___ Data supplied ___
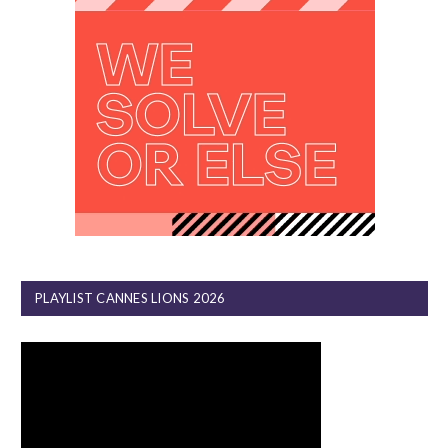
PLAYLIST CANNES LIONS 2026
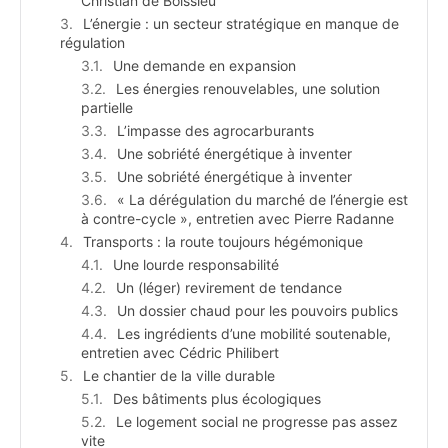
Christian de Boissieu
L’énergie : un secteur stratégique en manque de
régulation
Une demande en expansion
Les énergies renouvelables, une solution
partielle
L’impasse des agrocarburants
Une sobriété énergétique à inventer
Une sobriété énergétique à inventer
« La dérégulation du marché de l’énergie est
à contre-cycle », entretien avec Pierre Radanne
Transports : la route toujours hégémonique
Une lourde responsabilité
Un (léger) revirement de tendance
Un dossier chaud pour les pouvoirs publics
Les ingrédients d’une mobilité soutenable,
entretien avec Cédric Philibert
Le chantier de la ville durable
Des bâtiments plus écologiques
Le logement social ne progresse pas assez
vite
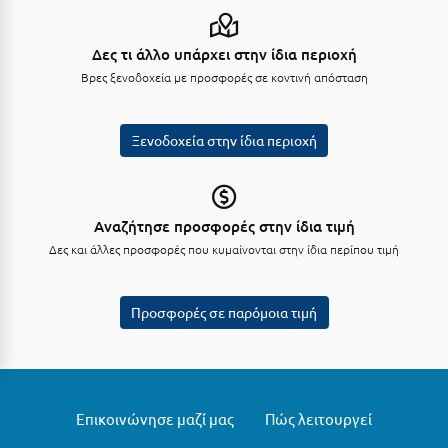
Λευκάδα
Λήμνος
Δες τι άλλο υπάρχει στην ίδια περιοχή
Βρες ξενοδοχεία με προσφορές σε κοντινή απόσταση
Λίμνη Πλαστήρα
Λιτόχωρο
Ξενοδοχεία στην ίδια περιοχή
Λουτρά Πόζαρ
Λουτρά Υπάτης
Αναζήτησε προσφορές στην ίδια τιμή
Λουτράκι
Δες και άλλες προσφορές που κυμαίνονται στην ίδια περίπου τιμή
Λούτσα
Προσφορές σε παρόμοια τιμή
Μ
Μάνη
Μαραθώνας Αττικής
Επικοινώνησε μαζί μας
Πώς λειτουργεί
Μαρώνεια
___
→ **Directions**
The required output is the lines from the one containing "Des bâtiments plus écologiques" through the end of the records above, reproduced exactly, with no pictures.

→ **Response**
Des bâtiments plus écologiques
Le logement social ne progresse pas assez
vite
Λευκάδα
Λήμνος
Δες τι άλλο υπάρχει στην ίδια περιοχή
Βρες ξενοδοχεία με προσφορές σε κοντινή απόσταση
Λίμνη Πλαστήρα
Λιτόχωρο
Ξενοδοχεία στην ίδια περιοχή
Λουτρά Πόζαρ
Λουτρά Υπάτης
Αναζήτησε προσφορές στην ίδια τιμή
Λουτράκι
Δες και άλλες προσφορές που κυμαίνονται στην ίδια περίπου τιμή
Λούτσα
Προσφορές σε παρόμοια τιμή
Μ
Μάνη
Μαραθώνας Αττικής
Επικοινώνησε μαζί μας
Πώς λειτουργεί
Μαρώνεια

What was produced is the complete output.